U.S. Ambassador Harry Thomas avoided the term “coup” to describe Mugabe’s overthrow, referring to it as a “military intervention.” Thomas said Mnangagwa’s administration should be judged by its performance – most notably whether it manages to hold credible elections next year. He was speaking on Dec. 6, two days after the cabinet was sworn in.
China too is an interested party. It has significant investments and loans outstanding in Zimbabwe and long ties to Mugabe, Mnangagwa and Chiwenga.
In early November, after Mugabe had sacked Mnangagwa for plotting against him, Mnangagwa met Chiwenga in China, said two sources familiar with the general’s movements. Chiwenga also met Chinese Defence Minister Chang Wanquan, and the pair even discussed tactics to be used in the coup, according to two sources familiar with the talks. Beijing did not respond to a request for comment.
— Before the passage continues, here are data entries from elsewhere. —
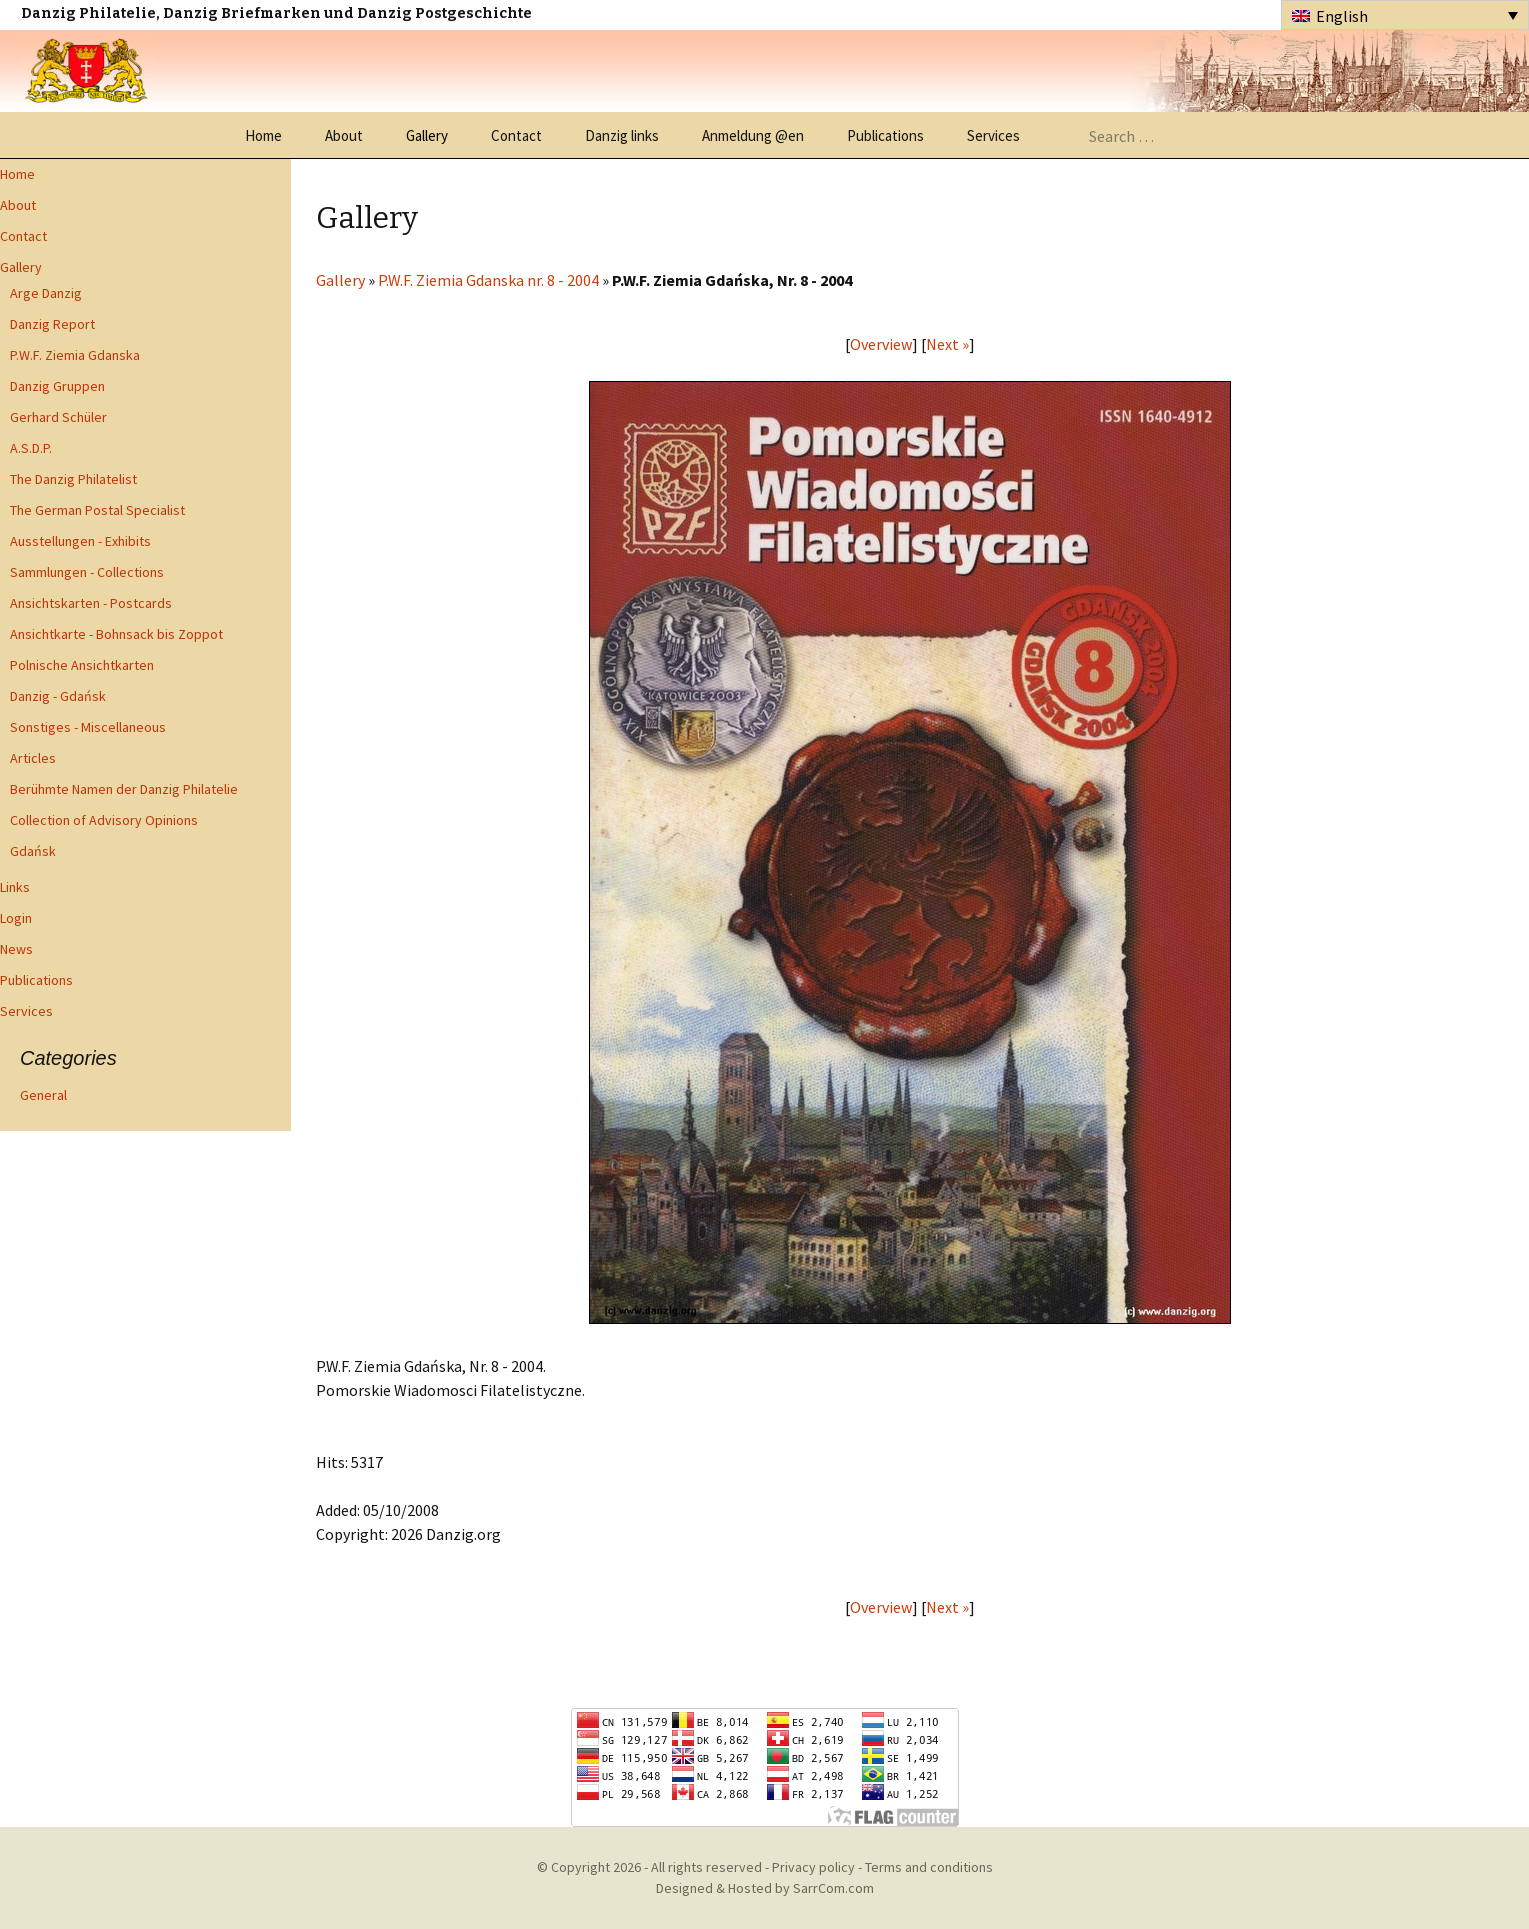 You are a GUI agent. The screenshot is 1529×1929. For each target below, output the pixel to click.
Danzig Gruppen (57, 386)
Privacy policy (813, 1867)
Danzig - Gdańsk (58, 696)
Its Foreign Ministry has previously described Chiwenga’s visit as a “normal military exchange mutually agreed upon by China and Zimbabwe.”
Speaking at a signing ceremony for the Harare airport loan in December, Chinese ambassador Huang Ping said China’s government would “continue to support the Zimbabwean government in their economic development.”
GOLFING GENERAL
For Chiwenga, quitting as armed forces chief on Dec. 18 was the first time he had stepped out of uniform in more than four decades.
An ethnic Karanga like Mnangagwa, Chiwenga joined Mugabe’s Chinese-backed ZANLA guerrilla army in the early 1970s. He received his training in Mozambique, where he learned Portuguese, as well as in Tanzania and China. As part of Mugabe’s close-protection unit in Mozambique, Chiwenga had regular exposure to Zimbabwe’s fiercely intellectual future leader, from whom the soldier acquired a respect for education and a keen nose for politics, according to a senior regional intelligence source who knows Chiwenga.